Çocukluğumdan bilirim. Hani kale meselesi. Her siyasinin, ilkin doğduğu yer, sonra seçim bölgesi kale sıfatıyla anılır. Haklılıkta vardır hani. O bölgede en çok oyu her daim hemşehrisine vermeyi ihmal etmez vatandaş. Misal Isparta. Demirel’in esaslı kalesi. Kaç yılıydı bilmem “trajedik edebiyat yazarlığı” sınavı için gitmiştim Isparta’ya . Üniversiteden Isparta merkeze doğru giderken, bulvarın tam girişinde devasa bir tabela var ki; yolun bir ucundan bir ucuna uzanır. Tabelada ne yazıyor derseniz “Süleyman Demirel Bulvarı .” yazar.
Vefa dersiniz. Hani Ispartalılar Baba’ya bir jest olsun diye dikivermişler tabelayı. Değil işte. Şöyle biraz gezdiniz mi, göreceksiniz ki şehir Demirel damgasından almıştır nasibini en küçük ayrıntısına kadar.
Üniversitenin adı Süleyman Demirel’dir. Hastanesi de. Hava alanın adı da Süleyman Demirel Havalimanı’dır, pek uçak inmese de. Sonra Süleyman Demirel bakkaliyesi bile görmüşüm. Ne şehir ama!

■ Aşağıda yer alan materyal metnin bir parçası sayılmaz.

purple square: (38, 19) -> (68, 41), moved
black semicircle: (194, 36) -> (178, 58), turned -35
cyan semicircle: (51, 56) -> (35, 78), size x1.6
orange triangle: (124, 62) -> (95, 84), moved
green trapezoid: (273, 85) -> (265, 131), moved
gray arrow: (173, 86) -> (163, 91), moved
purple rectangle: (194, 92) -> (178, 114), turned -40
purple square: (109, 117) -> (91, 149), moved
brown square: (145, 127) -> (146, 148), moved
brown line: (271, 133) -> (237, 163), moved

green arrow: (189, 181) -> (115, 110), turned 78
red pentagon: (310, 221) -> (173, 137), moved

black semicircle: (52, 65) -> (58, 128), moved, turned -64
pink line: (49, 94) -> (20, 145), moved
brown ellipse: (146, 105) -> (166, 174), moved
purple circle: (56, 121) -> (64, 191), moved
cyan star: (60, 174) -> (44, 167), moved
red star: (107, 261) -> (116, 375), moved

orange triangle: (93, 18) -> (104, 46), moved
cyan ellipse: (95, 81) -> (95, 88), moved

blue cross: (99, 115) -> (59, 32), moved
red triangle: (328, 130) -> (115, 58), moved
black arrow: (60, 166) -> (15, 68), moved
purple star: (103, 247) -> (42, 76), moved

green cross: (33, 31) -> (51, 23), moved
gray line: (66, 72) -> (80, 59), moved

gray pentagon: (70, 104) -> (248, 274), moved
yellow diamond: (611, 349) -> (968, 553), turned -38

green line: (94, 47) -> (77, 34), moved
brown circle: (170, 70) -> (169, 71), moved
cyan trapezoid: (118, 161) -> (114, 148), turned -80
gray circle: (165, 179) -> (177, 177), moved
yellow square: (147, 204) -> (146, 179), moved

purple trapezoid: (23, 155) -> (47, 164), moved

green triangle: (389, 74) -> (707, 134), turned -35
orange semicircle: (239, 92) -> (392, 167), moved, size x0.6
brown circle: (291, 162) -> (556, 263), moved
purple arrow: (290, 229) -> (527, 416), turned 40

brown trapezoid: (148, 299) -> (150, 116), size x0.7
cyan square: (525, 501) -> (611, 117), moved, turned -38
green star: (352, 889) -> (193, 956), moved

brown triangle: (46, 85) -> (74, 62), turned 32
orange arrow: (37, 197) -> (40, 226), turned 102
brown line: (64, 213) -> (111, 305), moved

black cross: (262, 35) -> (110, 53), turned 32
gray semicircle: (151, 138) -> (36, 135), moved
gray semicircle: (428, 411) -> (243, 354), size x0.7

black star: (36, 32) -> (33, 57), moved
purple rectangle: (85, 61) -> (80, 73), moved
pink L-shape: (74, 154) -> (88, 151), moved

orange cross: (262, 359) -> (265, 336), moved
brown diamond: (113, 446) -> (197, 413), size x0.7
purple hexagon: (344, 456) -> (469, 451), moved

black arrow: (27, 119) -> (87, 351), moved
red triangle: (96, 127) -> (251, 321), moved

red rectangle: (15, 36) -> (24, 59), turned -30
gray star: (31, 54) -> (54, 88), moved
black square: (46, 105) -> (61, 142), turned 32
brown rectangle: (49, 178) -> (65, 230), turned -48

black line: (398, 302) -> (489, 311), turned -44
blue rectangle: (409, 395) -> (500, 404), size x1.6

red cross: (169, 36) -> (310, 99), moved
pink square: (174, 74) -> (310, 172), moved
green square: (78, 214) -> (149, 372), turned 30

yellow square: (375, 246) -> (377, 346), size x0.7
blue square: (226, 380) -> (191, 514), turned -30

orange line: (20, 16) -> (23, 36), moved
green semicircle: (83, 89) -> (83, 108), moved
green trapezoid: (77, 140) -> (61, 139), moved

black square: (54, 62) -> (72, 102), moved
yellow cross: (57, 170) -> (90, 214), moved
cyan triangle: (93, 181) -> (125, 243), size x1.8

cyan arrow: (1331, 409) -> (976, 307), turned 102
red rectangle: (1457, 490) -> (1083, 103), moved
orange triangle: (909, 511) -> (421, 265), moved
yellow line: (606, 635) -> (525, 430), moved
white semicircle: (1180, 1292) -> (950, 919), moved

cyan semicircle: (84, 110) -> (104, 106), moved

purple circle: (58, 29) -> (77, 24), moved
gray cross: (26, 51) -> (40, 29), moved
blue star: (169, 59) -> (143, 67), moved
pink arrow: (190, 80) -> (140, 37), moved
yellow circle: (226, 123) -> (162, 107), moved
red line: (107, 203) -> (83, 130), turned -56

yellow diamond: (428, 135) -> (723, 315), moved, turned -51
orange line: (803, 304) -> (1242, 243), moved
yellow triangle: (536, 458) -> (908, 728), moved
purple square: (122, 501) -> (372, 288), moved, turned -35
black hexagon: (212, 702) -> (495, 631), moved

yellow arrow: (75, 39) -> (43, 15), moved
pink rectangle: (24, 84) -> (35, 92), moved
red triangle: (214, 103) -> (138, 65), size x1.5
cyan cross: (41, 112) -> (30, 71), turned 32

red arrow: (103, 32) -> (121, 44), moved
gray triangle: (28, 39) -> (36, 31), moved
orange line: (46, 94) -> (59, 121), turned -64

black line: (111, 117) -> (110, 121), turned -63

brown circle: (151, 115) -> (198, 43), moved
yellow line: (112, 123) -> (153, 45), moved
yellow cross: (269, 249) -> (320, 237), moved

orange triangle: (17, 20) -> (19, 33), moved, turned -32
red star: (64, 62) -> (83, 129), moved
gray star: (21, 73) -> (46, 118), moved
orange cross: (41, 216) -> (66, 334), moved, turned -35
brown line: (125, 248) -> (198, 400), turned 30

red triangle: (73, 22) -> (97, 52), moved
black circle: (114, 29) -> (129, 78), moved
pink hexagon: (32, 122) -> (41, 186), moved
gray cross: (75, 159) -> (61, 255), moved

Bakın benzer bir durum Malatya’da da var dır. Nereye bakarsan Turgut Özal’ı görürsünüz.
Antalya’ya geçelim dilerseniz. Deniz Baykal ismi her yere verilmemiştir. Bunun nedeni iktidar olamamasından kaynaklanmış olsa gerek. Nitekim seçim sonuçları iyi analiz edilirse, CHP’nin kalesi olduğu anlaşılacaktır.
Zonguldak’ta Karaoğlan’ın gediklisidir hani. Kayıtsız şartsız destek verdikleri günler çok olmuştur. Öyle ki Karaoğlan hastanedeyken bile otobüs otobüs gelerek ''Halkçı Ecevit!'' diye destek bile olmuşlardır.
En önemlisini en sona bıraktım. Konya. Konya'da Erbakan Hoca'nın kalesi idi. Türkiye’de sonuç ne olursa olsun Konya’da değişmez. Sonuç baştan itibaren hep bellidir. Hoş Konya Hoca’nın memleketi değil ama. İnanmış Konyalı. Bir de garibanı, dinine diyanetine bağlı adamı severiz hani. Ancak iş burada da değişmiş anlaşılan.
Şimdi bakın tabloya: Isparta Demirel’in kalesi, Ak Parti’nin zaferiyle sonuçlandı. Malatya yine Ak Parti’nin oldu. Antalya Baykal’ı şoke etti. Konya Saadet’i yanılttı. Zonguldak hepimizi şaşırttı.
Bu seçimler Türk demokrasi hayatında çok ciddi bir tabiri, “kale” tabirini yerle bir etti. Liderlerin kalesi çöktü. 3 Kasım seçimlerinde, siyaset yeni bir kimliğe bürünüyor denilebilirdi. Şimdi ise ortaya çıkan tablo, bahsedilen savı güçlendiriyor. Gerçekten siyaset artık yeniden şekilleniyor. Kalelerin çökmesi bunun en büyük kanıtı.
Lafı uzatmadan bağlayalım. Soracaktır bazı dostlarımız. Çöktü de ne oldu, Baykal istifa mı etti? Yada Ecevit ''ya yeter artık bu kadar.'' mı dedi? Nerde. Yağmur yağıyor herhalde, Elhamdülillah! Tavırları aynen böyle.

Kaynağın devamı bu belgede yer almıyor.